The Sabbath as a Holy Day

Most of us enjoy our holidays, whether it be a day off for Labor Day, a national holiday, or simply a vacation day (or week). In some places, of course the entire concept is taken to extremes. Workers in France, for instance, often take the entire month of August off.

Here in Curt’s blothg, we return to our study of the original Holy Day. Having looked at Sabbath as a sign of the covenant and as a mandate rather than a suggestion, let’s turn our attention to the enjoyment of the holy day.

The spirit of the Sabbath is joy, refreshment and mercy, arising from remembrance of God’s goodness as Creator and as the Deliverer from bondage.
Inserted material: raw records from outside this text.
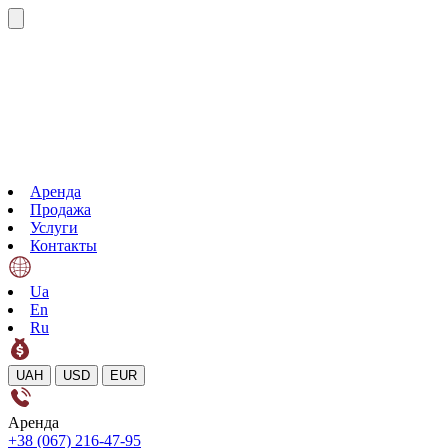
Аренда
Продажа
Услуги
Контакты
Ua
En
Ru
UAH
USD
EUR
Аренда
+38 (067) 216-47-95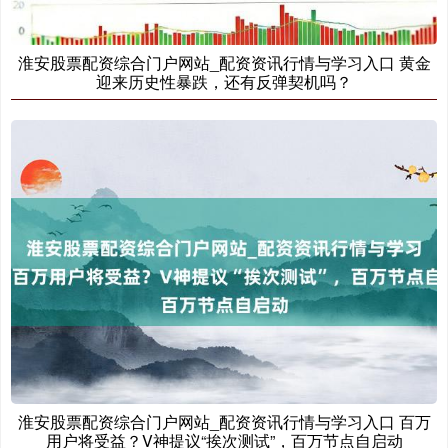
淮安股票配资综合门户网站_配资资讯行情与学习入口 黄金
迎来历史性暴跌，还有反弹契机吗？
国债指数
229.59
-0.00
0.00%
期指IC0
7730.00
-1.00
-0.01%
淮安股票配资综合门户网站_配资资讯行情与学习入口 百万
用户将受益？V神提议“挨次测试”，百万节点自启动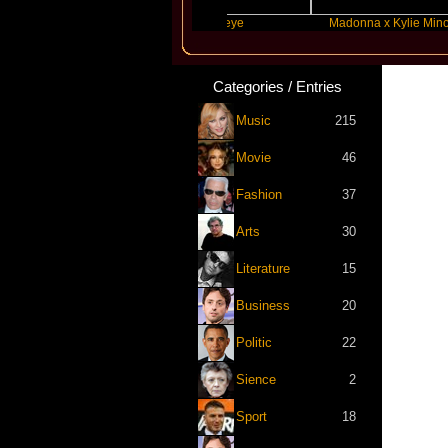
r Swift
Katseye
Madonna x Kylie Minogue
Categories / Entries
Music
215
Movie
46
Fashion
37
Arts
30
Literature
15
Business
20
Politic
22
Sience
2
Sport
18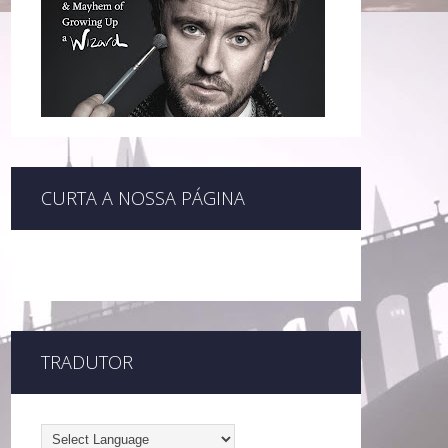
CURTA A NOSSA PÁGINA
TRADUTOR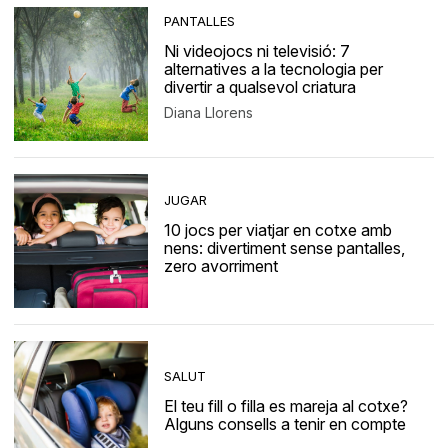
PANTALLES
Ni videojocs ni televisió: 7
alternatives a la tecnologia per
divertir a qualsevol criatura
Diana Llorens
JUGAR
10 jocs per viatjar en cotxe amb
nens: divertiment sense pantalles,
zero avorriment
SALUT
El teu fill o filla es mareja al cotxe?
Alguns consells a tenir en compte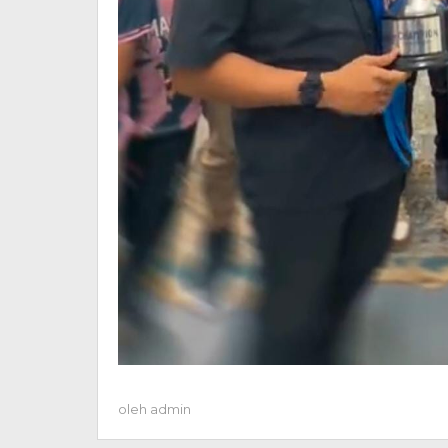
oleh
admin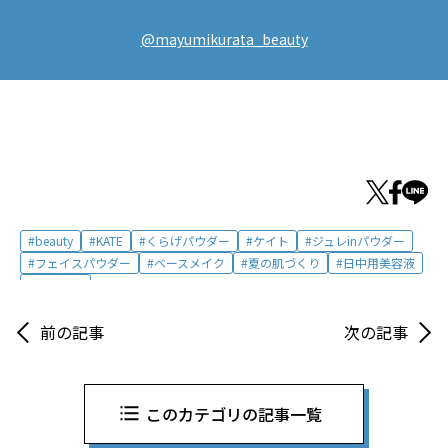
@mayumikurata_beauty
beauty
KATE
くらげパウダー
ケイト
ジュレinパウダー
フェイスパウダー
ベースメイク
夏の肌づくり
日中用美容液
肌づくり
前の記事
次の記事
このカテゴリの記事一覧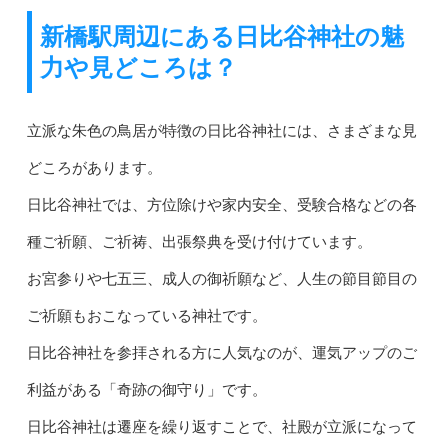
新橋駅周辺にある日比谷神社の魅
力や見どころは？
立派な朱色の鳥居が特徴の日比谷神社には、さまざまな見
どころがあります。
日比谷神社では、方位除けや家内安全、受験合格などの各
種ご祈願、ご祈祷、出張祭典を受け付けています。
お宮参りや七五三、成人の御祈願など、人生の節目節目の
ご祈願もおこなっている神社です。
日比谷神社を参拝される方に人気なのが、運気アップのご
利益がある「奇跡の御守り」です。
日比谷神社は遷座を繰り返すことで、社殿が立派になって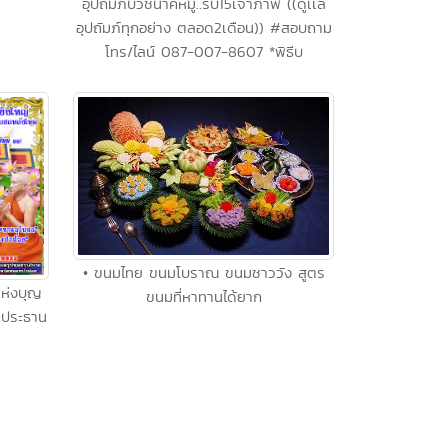
อุปถัมภ์บวชนาคหมู่..รับ15เจ้าภาพ ((ดูเเล
อุปถัมภ์ทุกอย่าง ตลอด2เดือน)) #สอบถาม
โทร/ไลน์ 087-007-8607 *พิธีบ
• ขนมไทย ขนมโบราณ ขนมชาววัง สูตร
แห่งบุญ
ขนมที่หาทานได้ยาก
ระประธาน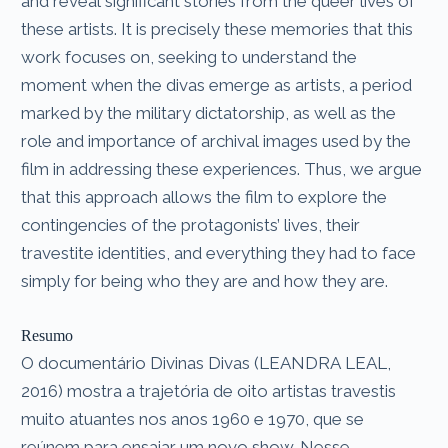
and reveal significant stories from the queer lives of
these artists. It is precisely these memories that this
work focuses on, seeking to understand the
moment when the divas emerge as artists, a period
marked by the military dictatorship, as well as the
role and importance of archival images used by the
film in addressing these experiences. Thus, we argue
that this approach allows the film to explore the
contingencies of the protagonists’ lives, their
travestite identities, and everything they had to face
simply for being who they are and how they are.
Resumo
O documentário Divinas Divas (LEANDRA LEAL,
2016) mostra a trajetória de oito artistas travestis
muito atuantes nos anos 1960 e 1970, que se
reúnem para ensaiar um novo show. Nesse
The Sabbath was given as a perpetual sign and covenant, and the holiness of the day is connected not only with the holiness of God, but also with the holiness of the people. They are holy because the God of the Sabbath sanctifies them. As we read in Ezekiel, “Moreover, I gave them my Sabbaths, as a sign between me and them, that they might know that I am the Lord who sanctifies them.” (Ezekiel 20:12; see also Exodus 31:12-17).

  • Joy was the key-note of Israel’s services. Nehemiah commanded the people, on a day holy to Jehovah, “Go and enjoy choice food and sweet drinks, and send some to those who have nothing prepared. This day is sacred to our Lord. Do not grieve, for the joy of the LORD is your strength.” (Nehemiah 8:9-13).
  • The Sabbath is also named as a day of special worship in the sanctuary. We read in Leviticus “You shall keep my Sabbaths and reverence my sanctuary: I am the Lord.” (Leviticus 19:30; 26:2). My thoughts on the all-too-forgotten concept of a sanctuary can be found here.
  • The sabbath was proclaimed as a holy convocation. Leviticus teaches, “Six days shall work be done, but on the seventh day is a Sabbath of solemn rest, a holy convocation. You shall do no work. It is a Sabbath to the Lord in all your dwelling places.” (Leviticus 23:3). As I’ve written in a previous blog, controversy abounds as to what constitutes work on the sabbath. “Can we enjoy recreational activities? Watch football on TV? Do we have to attend two or more church services on Sunday? Does corporate worship include clapping, drama, music? We will leave those arguments for some other time. The fact is that we are to observe a Sabbath, which includes worship of the Creator who has blessed that day.”

The observance of a Sabbath is not intended to be a burden. Nor is to be seen as merely taking off a day out of the week. It is a sign of recognition that God is God. It’s an indication of our trust in a sovereign God who can take care of things quite nicely even if we take a day off.